Hatton derives from Old English 'hætt-tun,' a locational surname meaning 'settlement on the heath' or, in some interpretations, 'estate of the hat-makers,' referencing a medieval trade community. Like many English toponymic surnames, it made the journey from place to family name to given name across several centuries, following the Victorian and Edwardian fashion of bestowing mother's maiden names upon sons. The English landscape still bears this name in Hatton Garden — London's famed jewelry quarter — and Hatton Cross, both preserving the ancient form.

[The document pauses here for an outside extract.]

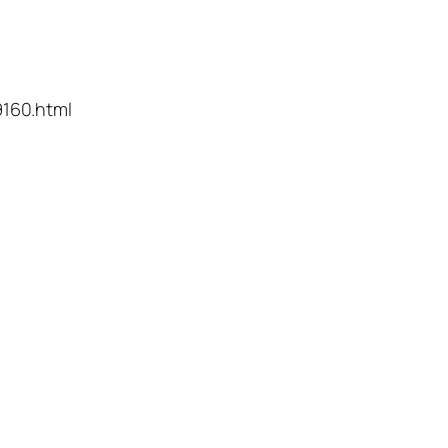
160.html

The most historically prominent bearer was Sir Christopher Hatton (1540–1591), Lord Chancellor under Queen Elizabeth I, who rose from a talented dancer at court to one of the most powerful legal officers in England. Legend credits his advancement partly to his graceful dancing catching the queen's eye — a story that burnishes the name with a certain courtly flair. In the American West, the name appeared as a frontier surname among settlers, and it quietly recurred as a given name in Appalachian naming traditions.
In contemporary usage, Hatton sits comfortably within the broader trend of surname-names — Easton, Colton, Sutton — yet carries more historical texture than most. It projects an English country-house solidity, conjuring leather-bound libraries and rolling heaths, while remaining unusual enough that a child named Hatton will rarely share it with a classmate.